Tritogenia talana, Nxele & Plisko & Ramongalo, 2018

Tritogenia talana sp.n.

( Figure 1 View FIGURE 1 )

Locality and material. Botswana, Tuli Block region, Talana Farms , Limpopo River edge, 22°14'13.7''S; 29°00'43.8''E, 359 m asl, 05.ii.2016, T. Nxele, B. Ramongalo & N. Serameng leg. GoogleMaps

Holotype. Clitellate, NMSA / OLIG.06946.

Paratypes. 1 clitellate, NMSA / OLIG.06726a; 1 clitellate, NMSA / OLIG.06943a.

Additional material. 1 juvenile, NMSA/OLIG.06726b, 1 juvenile, NMSA/OLIG.06943b.

Description. External. Holotype: body length 52 mm, width 4 mm at tubercula pubertatis; segment number 102. Paratypes: 50–60 mm in length, width 3–4 mm, segment number 107–110. Colour whitish grey. Prostomium prolobous. Preclitellar segments with secondary annulations: segment 1–3 simple, 1–2 with small horizontal grooves, segment 4–8 with two ringlets of similar size, 9–10 with second ringlet smaller, from 11 and in postclitellar segments simple and randomly annulated. Setae aa> ab = cd <bc, all minute, clearly visible on segments near tubercula pubertatis, difficult to locate on preclitella segments. Male pores not observed. Female pores minute on anterior part of segment 14. Spermathecal pore not observed. Clitellum saddle-shaped on 12,13–24,25. Tubercula pubertatis on 18,19–20,21 (figure 1). Genital papillae absent.

Internal. Septa 4/5 slightly thickened; 5/6–8/9 strongly thickened; other septa thin. Gizzard well developed in 6–7 with septum 6/7 attached. Calciferous glands in 9, large, fused dorsally. Intestinal origin in 12. Typhlosole begins in 20, V-shaped which enlarges into U-shaped. Dorsal blood vessel double in the anterior segments; hearts in 9 and 10; simple in the posterior segments. Nephridia meroic, single duct with coiled loops at the end, two pairs per segment. Proandric. Seminal vesicles lacking. Spermathecae not observed, possibly embedded deep in muscular tissue.

Etymology. Named after Talana Farms, the type locality. Noun in apposition.

Remarks. This species is most similar to T. debbieae Plisko, 2003 in body length (50–60 mm), typhlosole (starting as V-shaped) and calciferous glands (not separated dorsally). The new species differs in the extension of the clitellum (12,13–24,25 vs. 13–23) and in thicker septa (4/5–8/9 thickened vs. 4/5–7/8 and all other septa in preclitellar segments thin). Tritogenia talana sp. n. is clearly different from all other Tritogenia species by its lack of seminal vesicles.

The earthworm fauna of Botswana is currently unknown. Our recent collection resulted in the discovery of an indigenous Tritogenia species new to science. This species was collected in the south-eastern part, the Tuli Block. The northern region was also investigated but no Tritogenia species were found. The collection of T. talana sp. nov. provides new knowledge on the distribution of Tritogenia as it was assumed that possibly the northern boundary for South African species is the Limpopo River ( Plisko 2012). There is a possibility that some species may occur in Mozambique and Zimbabwe along the Limpopo River.

The reproductive organs of T. talana sp. n. show some level of degeneration. Most conspicuous is the lack of seminal vesicles, unusual in this genus: all other known species of Tritogenia have variably sized seminal vesicles in two segments.
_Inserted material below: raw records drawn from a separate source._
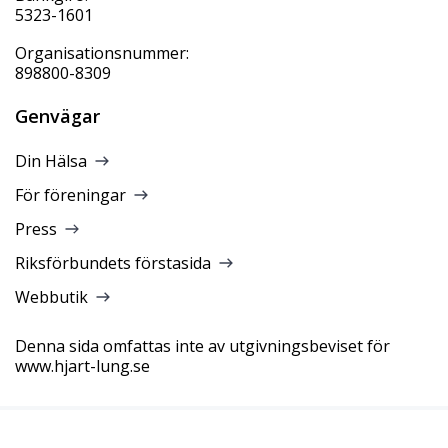
5323-1601
Organisationsnummer:
898800-8309
Genvägar
Din Hälsa
För föreningar
Press
Riksförbundets förstasida
Webbutik
Denna sida omfattas inte av utgivningsbeviset för
www.hjart-lung.se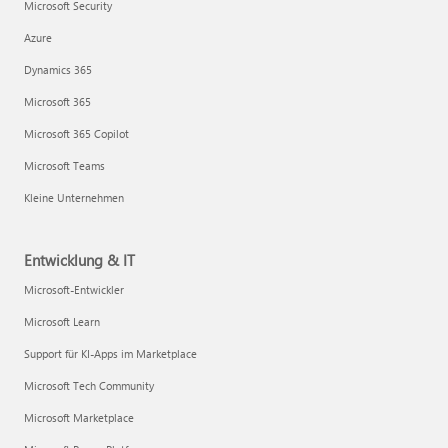
Microsoft Security
Azure
Dynamics 365
Microsoft 365
Microsoft 365 Copilot
Microsoft Teams
Kleine Unternehmen
Entwicklung & IT
Microsoft-Entwickler
Microsoft Learn
Support für KI-Apps im Marketplace
Microsoft Tech Community
Microsoft Marketplace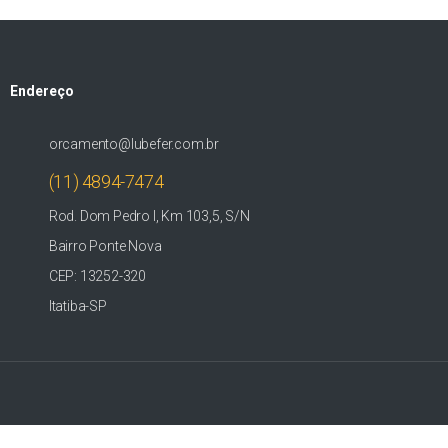
Endereço
orcamento@lubefer.com.br
(11) 4894-7474
Rod. Dom Pedro I, Km 103,5, S/N
Bairro Ponte Nova
CEP: 13252-320
Itatiba-SP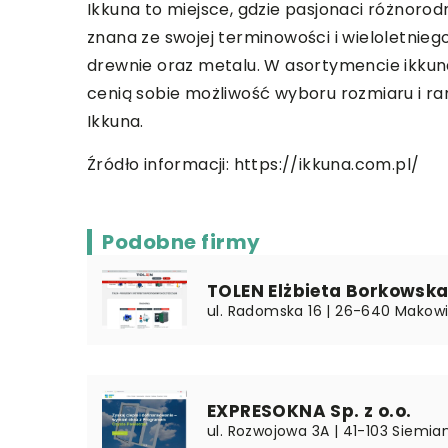
Ikkuna to miejsce, gdzie pasjonaci różnoro
znana ze swojej terminowości i wieloletnie
drewnie oraz metalu. W asortymencie ikkuna
cenią sobie możliwość wyboru rozmiaru i ra
Ikkuna.
Źródło informacji:
https://ikkuna.com.pl/
Podobne firmy
TOLEN Elżbieta Borkowsk
ul. Radomska 16 | 26-640 Makow
EXPRESOKNA Sp. z o.o.
ul. Rozwojowa 3A | 41-103 Siemian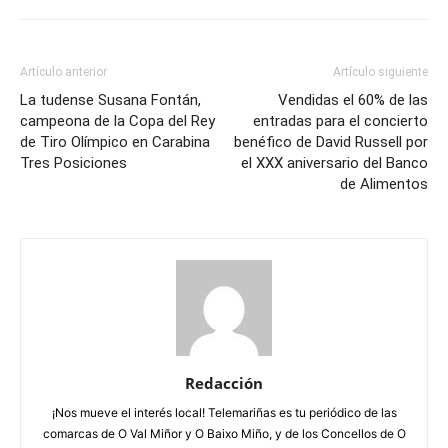
Artículo anterior
Artículo siguiente
La tudense Susana Fontán,
Vendidas el 60% de las
campeona de la Copa del Rey
entradas para el concierto
de Tiro Olímpico en Carabina
benéfico de David Russell por
Tres Posiciones
el XXX aniversario del Banco
de Alimentos
Redacción
¡Nos mueve el interés local! Telemariñas es tu periódico de las
comarcas de O Val Miñor y O Baixo Miño, y de los Concellos de O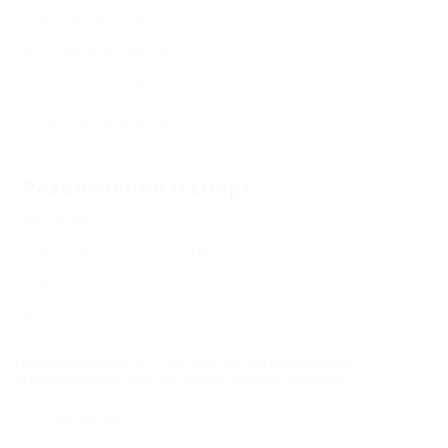
Общая кухня
(2)
Кухня в номере
(3)
Без питания
(2)
Заказное меню
(1)
Развлечения и спорт
Волейбол
(1)
Бассейн открытый
(2)
Детский бассейн
(1)
Баскетбол
(1)
Продолжая работу с сайтом, вы подтверждаете
использование сайтом cookies вашего браузера.
Отдых с детьми
Детский игровой зал
(1)
СОГЛАСЕН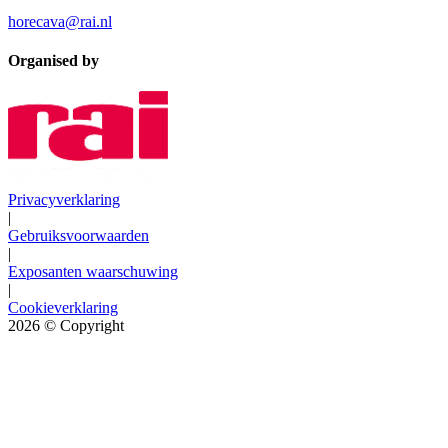
horecava@rai.nl
Organised by
Privacyverklaring
|
Gebruiksvoorwaarden
|
Exposanten waarschuwing
|
Cookieverklaring
2026
© Copyright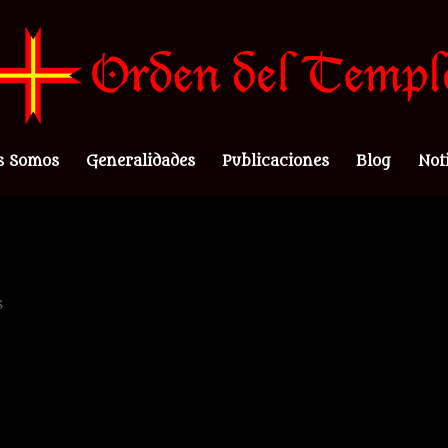
s Somos
Generalidades
Publicaciones
Blog
Not
s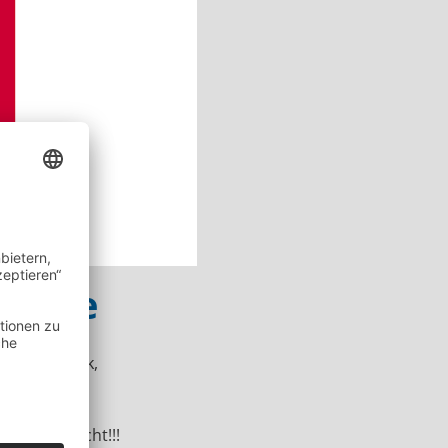
ebote
sperrtechnik,
Vorrat reicht!!!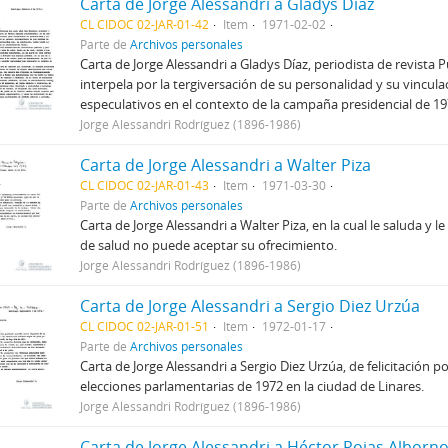
Carta de Jorge Alessandri a Gladys Díaz
CL CIDOC 02-JAR-01-42
Item
1971-02-02
Parte de
Archivos personales
Carta de Jorge Alessandri a Gladys Díaz, periodista de revista Pu
interpela por la tergiversación de su personalidad y su vincul
especulativos en el contexto de la campaña presidencial de 19
Jorge Alessandri Rodríguez (1896-1986)
Carta de Jorge Alessandri a Walter Piza
CL CIDOC 02-JAR-01-43
Item
1971-03-30
Parte de
Archivos personales
Carta de Jorge Alessandri a Walter Piza, en la cual le saluda y 
de salud no puede aceptar su ofrecimiento.
Jorge Alessandri Rodríguez (1896-1986)
Carta de Jorge Alessandri a Sergio Diez Urzúa
CL CIDOC 02-JAR-01-51
Item
1972-01-17
Parte de
Archivos personales
Carta de Jorge Alessandri a Sergio Diez Urzúa, de felicitación po
elecciones parlamentarias de 1972 en la ciudad de Linares.
Jorge Alessandri Rodríguez (1896-1986)
Carta de Jorge Alessandri a Héctor Rojas Alborno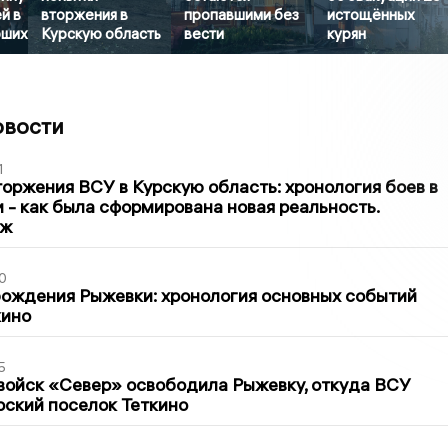
й в
вторжения в
пропавшими без
истощённых
бших
Курскую область
вести
курян
овости
1
оржения ВСУ в Курскую область: хронология боев в
ти - как была сформирована новая реальность.
аж
0
ождения Рыжевки: хронология основных событий
кино
5
войск «Север» освободила Рыжевку, откуда ВСУ
рский поселок Теткино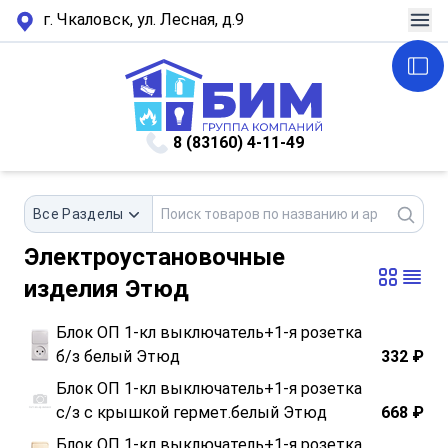
г. Чкаловск, ул. Лесная, д.9
8 (83160) 4-11-49
Все Разделы
Электроустановочные
изделия Этюд
Блок ОП 1-кл выключатель+1-я розетка
б/з белый Этюд
332 ₽
Блок ОП 1-кл выключатель+1-я розетка
с/з с крышкой гермет.белый Этюд
668 ₽
Блок ОП 1-кл выключатель+1-я розетка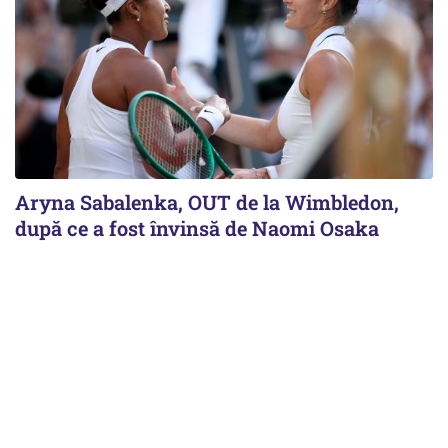
Aryna Sabalenka, OUT de la Wimbledon,
după ce a fost învinsă de Naomi Osaka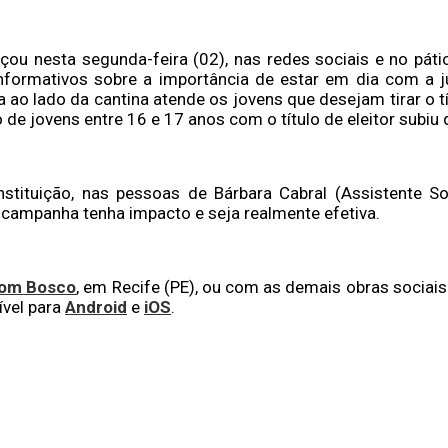
u nesta segunda-feira (02), nas redes sociais e no pátio d
formativos sobre a importância de estar em dia com a jus
 lado da cantina atende os jovens que desejam tirar o títu
vo de jovens entre 16 e 17 anos com o título de eleitor sub
nstituição, nas pessoas de Bárbara Cabral (Assistente S
 campanha tenha impacto e seja realmente efetiva.
Dom Bosco
, em Recife (PE), ou com as demais obras sociais
ível para
Android
e
iOS
.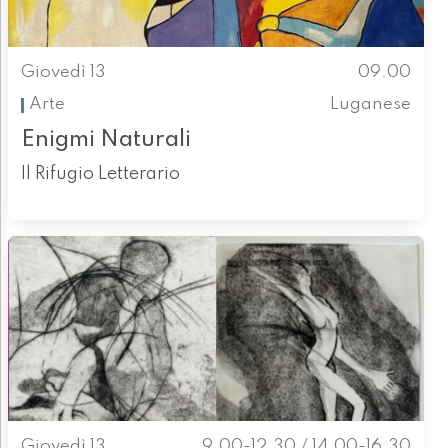
Giovedì 13
09.00
Arte
Luganese
Enigmi Naturali
Il Rifugio Letterario
Giovedì 13
9.00-12.30 / 14.00-16.30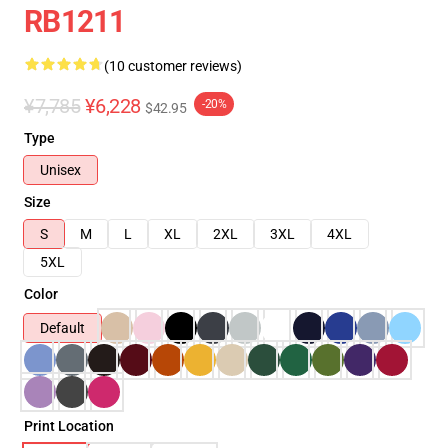
RB1211
(10 customer reviews)
¥7,785
¥6,228
-20%
$42.95
Type
Unisex
Size
S
M
L
XL
2XL
3XL
4XL
5XL
Color
Default
Print Location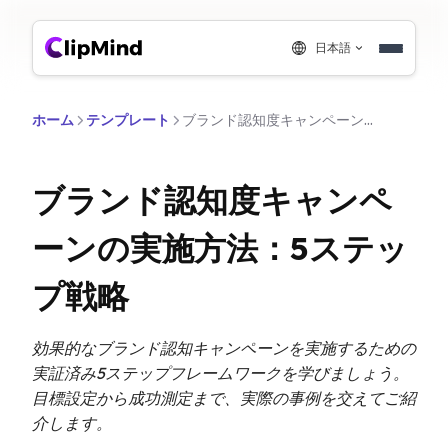
日本語
ホーム
テンプレート
ブランド認知度キャンペーンの実施方法：5ステップ戦略
ブランド認知度キャンペ
ーンの実施方法：5ステッ
プ戦略
効果的なブランド認知キャンペーンを実施するための
実証済み5ステップフレームワークを学びましょう。
目標設定から成功測定まで、実際の事例を交えてご紹
介します。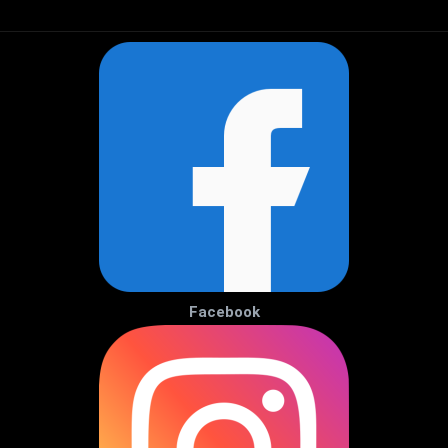
Facebook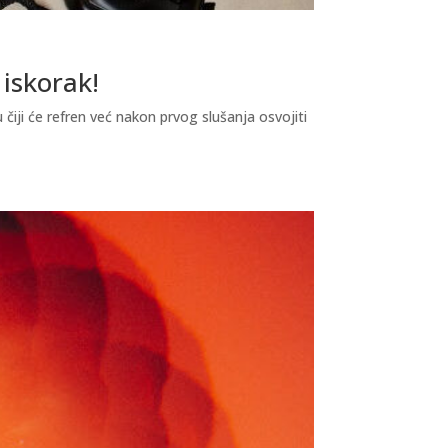
 iskorak!
čiji će refren već nakon prvog slušanja osvojiti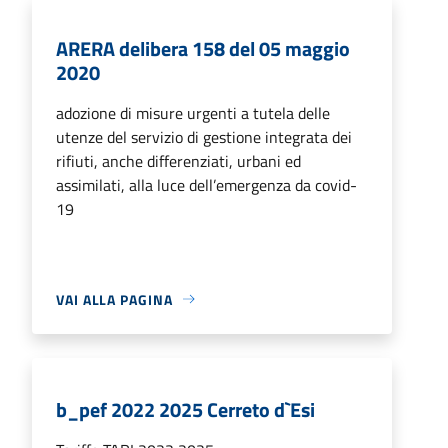
ARERA delibera 158 del 05 maggio
2020
adozione di misure urgenti a tutela delle
utenze del servizio di gestione integrata dei
rifiuti, anche differenziati, urbani ed
assimilati, alla luce dell’emergenza da covid-
19
VAI ALLA PAGINA
b_pef 2022 2025 Cerreto d`Esi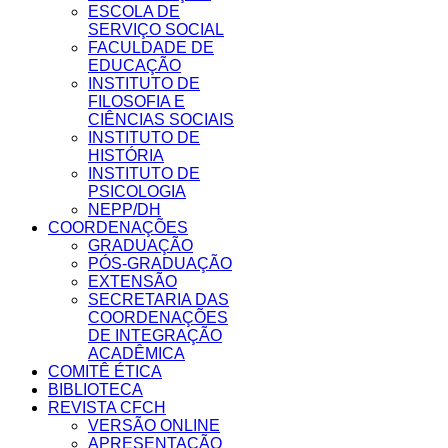
ESCOLA DE
SERVIÇO SOCIAL
FACULDADE DE
EDUCAÇÃO
INSTITUTO DE
FILOSOFIA E
CIÊNCIAS SOCIAIS
INSTITUTO DE
HISTÓRIA
INSTITUTO DE
PSICOLOGIA
NEPP/DH
COORDENAÇÕES
GRADUAÇÃO
PÓS-GRADUAÇÃO
EXTENSÃO
SECRETARIA DAS
COORDENAÇÕES
DE INTEGRAÇÃO
ACADÊMICA
COMITÊ ÉTICA
BIBLIOTECA
REVISTA CFCH
VERSÃO ONLINE
APRESENTAÇÃO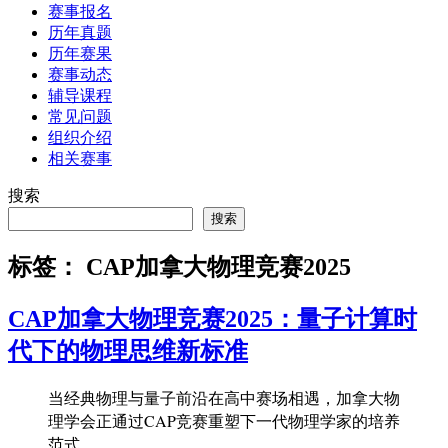
赛事报名
历年真题
历年赛果
赛事动态
辅导课程
常见问题
组织介绍
相关赛事
搜索
搜索
标签：
CAP加拿大物理竞赛2025
CAP加拿大物理竞赛2025：量子计算时
代下的物理思维新标准
当经典物理与量子前沿在高中赛场相遇，加拿大物
理学会正通过CAP竞赛重塑下一代物理学家的培养
范式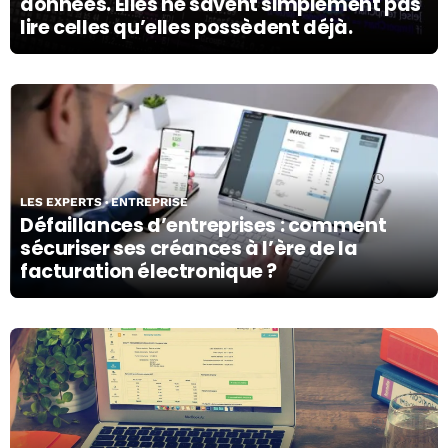
données. Elles ne savent simplement pas
lire celles qu’elles possèdent déjà.
06/08/26
LES EXPERTS
ENTREPRISE
Défaillances d’entreprises : comment
sécuriser ses créances à l’ère de la
facturation électronique ?
06/08/26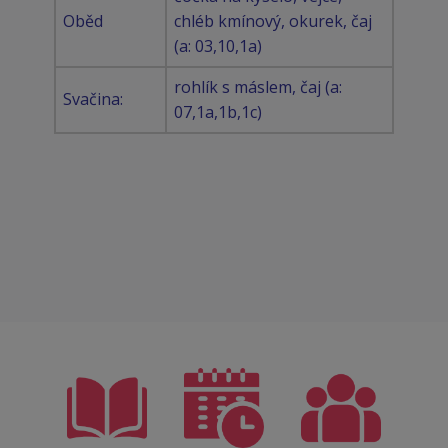
Oběd
chléb kmínový, okurek, čaj
(a: 03,10,1a)
rohlík s máslem, čaj (a:
Svačina:
07,1a,1b,1c)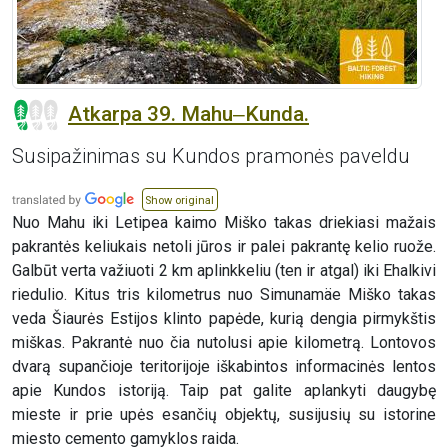
Atkarpa 39. Mahu‒Kunda.
Susipažinimas su Kundos pramonės paveldu
Show original
Nuo Mahu iki Letipea kaimo Miško takas driekiasi mažais
pakrantės keliukais netoli jūros ir palei pakrantę kelio ruože.
Galbūt verta važiuoti 2 km aplinkkeliu (ten ir atgal) iki Ehalkivi
riedulio. Kitus tris kilometrus nuo Simunamäe Miško takas
veda Šiaurės Estijos klinto papėde, kurią dengia pirmykštis
miškas. Pakrantė nuo čia nutolusi apie kilometrą. Lontovos
dvarą supančioje teritorijoje iškabintos informacinės lentos
apie Kundos istoriją. Taip pat galite aplankyti daugybę
mieste ir prie upės esančių objektų, susijusių su istorine
miesto cemento gamyklos raida.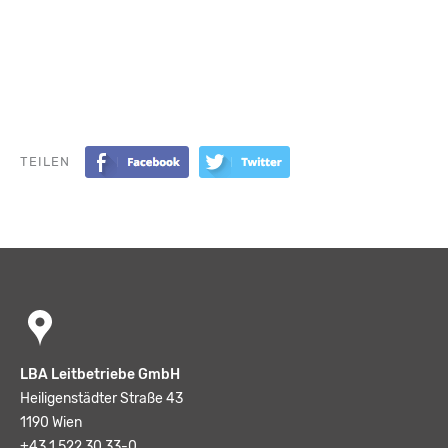
TEILEN
LBA Leitbetriebe GmbH
Heiligenstädter Straße 43
1190 Wien
+43 1 522 30 33-0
Other afrotropical earthworm species that lack seminal vesicles are found in Madagascar and belong to the family Kynotidae ( Razafindrakoto et al. 2011; Csuzdi et al. 2012). Furthermore, spermathecae were not observed in holotype and paratypes and may be absent as well, or they were deeply embedded in muscle tissue. As noted by Nxele (2014), spermathecae are difficult to observe in Tritogenia , especially when embedded in tissue and without sperm, so the possibility remains that they have been overlooked. Finally, this is the first proandric species in this genus, the pair of funnels is small. The reduction in reproductive organs suggests parthenogenesis although more data is needed to validate this. Hermaphrodite species may reproduce parthenogenetically. For example, Amynthas catenus Tsai et al., 2001 was found to reproduce parthenogenetically ( Shen et al. 2011), based on the study of reproductive organs and DNA ploidy levels. More qualitative collection campaigns in the country may reveal new earthworm species and confirm these suppositions.